Friday, February 18, 2011

Ayurveda - Science of Life

From Yogi Cameron's Blog

Our Artificial world.
Feb 14th, 2009
by Yogi Cameron.

From the lights in the house, the exercise environment of the gym, the electronics we use, the office vibe, the air we breath, the GM foods that we are eating, mostly all our surroundings and nourishment is becoming more artificial.

What significance does this play on our physical and spiritual health? It is turning us all into nervous self absorbed humans thinking that we need more of everything instead of looking for happiness. More things, more vacations, more sex, more money, more food etc etc etc.

To be healthy, as much as possible stay out of artificial light, foods or worthless chatter. Spend time outdoors with loved ones, animals or nature which will bring you peace and calm. Practice non-violence in body and mind towards all living beings.

Read more here

Ayurveda - Science of Life

Before Western medicine, before homeopathic medicine, and before even traditional Chinese medicine, there was Ayurveda. This is an ancient system of healing created by sages in India over five thousand years ago. While yoga was developed as a science for the practitioner to bring balance and control to the mind, Ayurveda is a sister science developed for the practitioner to bring balance to the body.

Western medicine tends to treat a patient’s symptoms with different pills and medications without any attention to healing the cause of a disease that is feeding the symptom. It is like weeding a garden without taking out the roots; the weeds just grow back.

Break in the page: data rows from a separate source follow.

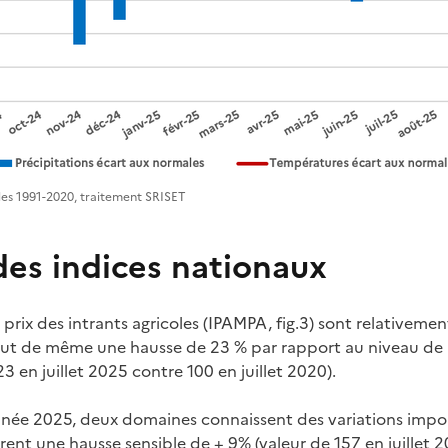
es 1991-2020, traitement SRISET
i des indices nationaux
 prix des intrants agricoles (IPAMPA, fig.3) sont relativeme
tout de même une hausse de 23 % par rapport au niveau de
3 en juillet 2025 contre 100 en juillet 2020).
nnée 2025, deux domaines connaissent des variations impor
nt une hausse sensible de + 9% (valeur de 157 en juillet 2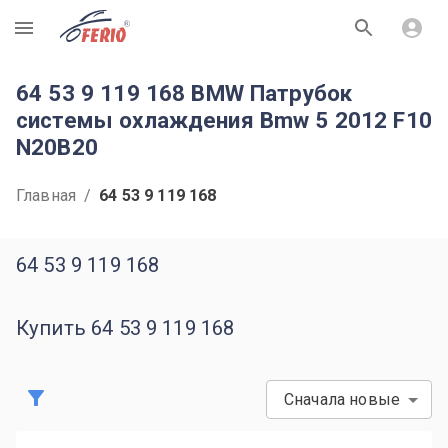
R
64 53 9 119 168 BMW Патрубок
системы охлаждения Bmw 5 2012 F10
N20B20
Главная
/
64 53 9 119 168
64 53 9 119 168
Купить 64 53 9 119 168
Сначала новые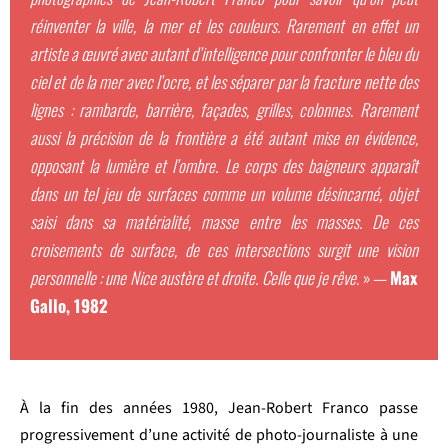
réinventer la ville, la mer et les couleurs. Rarement en effet un
artiste a œuvré avec autant d’intelligence pour confronter le bleu du
ciel et de la mer avec l’ocre, et les séparer par la fracture nette des
lignes : rambarde, barrière, façades, grilles, colonnes. Rarement
aussi la précision de la frontière a été autant mise en évidence,
opposant la lumière et l’ombre. Le corps des baigneurs apparaît
dans un tel jeu de surfaces comme un volume désincarné, objet
saisi dans sa matérialité, masse entre les masses. De ces
croisements de surface, de ces intersections surgit une vision
personnelle : une Nice austère et droite. Celle que je rêve.
» —
Max
Gallo, 1982
À la fin des années 1980, Jean-Robert Franco passe
progressivement d’une activité de photo-journaliste à une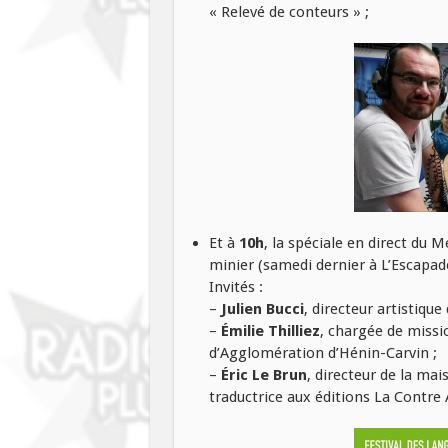
« Relevé de conteurs » ;
Et à
10h
, la spéciale en direct du M
minier (samedi dernier à L’Escapad
Invités :
–
Julien Bucci
, directeur artistiq
–
Émilie Thilliez
, chargée de missi
d’Agglomération d’Hénin-Carvin ;
–
Éric Le Brun
, directeur de la mai
traductrice aux éditions La Contre 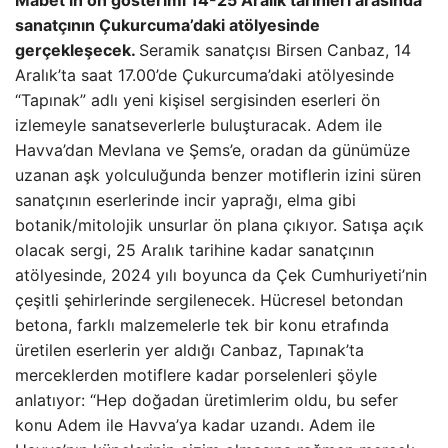
Mabet’in ön gösterimi 14-25 Aralık tarihleri ​​arasında
sanatçının Çukurcuma’daki atölyesinde
gerçekleşecek.
Seramik sanatçısı Birsen Canbaz, 14
Aralık’ta saat 17.00’de Çukurcuma’daki atölyesinde
“Tapınak” adlı yeni kişisel sergisinden eserleri ön
izlemeyle sanatseverlerle buluşturacak. Adem ile
Havva’dan Mevlana ve Şems’e, oradan da günümüze
uzanan aşk yolculuğunda benzer motiflerin izini süren
sanatçının eserlerinde incir yaprağı, elma gibi
botanik/mitolojik unsurlar ön plana çıkıyor. Satışa açık
olacak sergi, 25 Aralık tarihine kadar sanatçının
atölyesinde, 2024 yılı boyunca da Çek Cumhuriyeti’nin
çeşitli şehirlerinde sergilenecek. Hücresel betondan
betona, farklı malzemelerle tek bir konu etrafında
üretilen eserlerin yer aldığı Canbaz, Tapınak’ta
merceklerden motiflere kadar porselenleri şöyle
anlatıyor: “Hep doğadan üretimlerim oldu, bu sefer
konu Adem ile Havva’ya kadar uzandı. Adem ile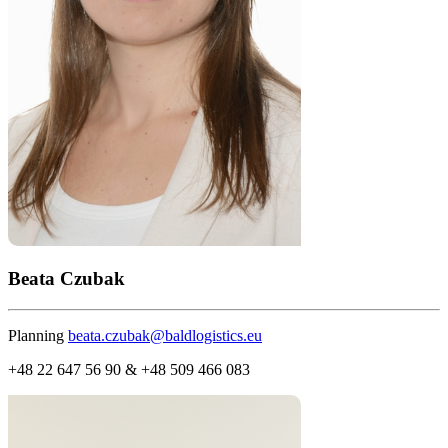
Beata Czubak
Planning
beata.czubak@baldlogistics.eu
+48 22 647 56 90 & +48 509 466 083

Ayurveda works to define the cause of the patient’s symptoms and to treat the body with various methods for the sake of restoring balance to the system as a whole. These methods include eating in a way appropriate to one’s constitution, taking herbal supplements and remedies, and receiving treatments such as oil massage. Effective use of Ayurveda can help to alleviate digestive problems, allergies, insomnia, asthma, obesity, migraines, and many other bodily complaints.

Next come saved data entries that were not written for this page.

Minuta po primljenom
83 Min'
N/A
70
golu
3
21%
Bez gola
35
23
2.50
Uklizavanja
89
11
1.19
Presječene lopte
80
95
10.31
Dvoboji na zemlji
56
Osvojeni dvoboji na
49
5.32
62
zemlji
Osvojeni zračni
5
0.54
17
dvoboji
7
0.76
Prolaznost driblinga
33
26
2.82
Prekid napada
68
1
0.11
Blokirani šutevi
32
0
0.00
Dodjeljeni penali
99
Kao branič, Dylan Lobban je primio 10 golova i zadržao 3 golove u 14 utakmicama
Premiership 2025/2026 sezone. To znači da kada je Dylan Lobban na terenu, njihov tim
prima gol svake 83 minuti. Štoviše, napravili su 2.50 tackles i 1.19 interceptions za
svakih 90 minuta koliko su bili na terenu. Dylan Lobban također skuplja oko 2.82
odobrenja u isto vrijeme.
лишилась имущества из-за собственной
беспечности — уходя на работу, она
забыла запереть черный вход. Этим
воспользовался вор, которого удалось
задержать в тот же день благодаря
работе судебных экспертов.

The ancient sages who developed Ayurveda many centuries ago observed that our bodies are formed by three fundamental energy types or doshas. The first (Pitta) is responsible for metabolizing for the sake of processing oxygen and perpetuating life. The second (Kapha) forms our bodies, which serves as a container so that life can exist as matter. The third (Vata) shifts matter’s position in space through the act of motion. The sages not only understood these three types of energy to form the fundamental reality of our entire physical existence, but that each one informs how we feel day to day.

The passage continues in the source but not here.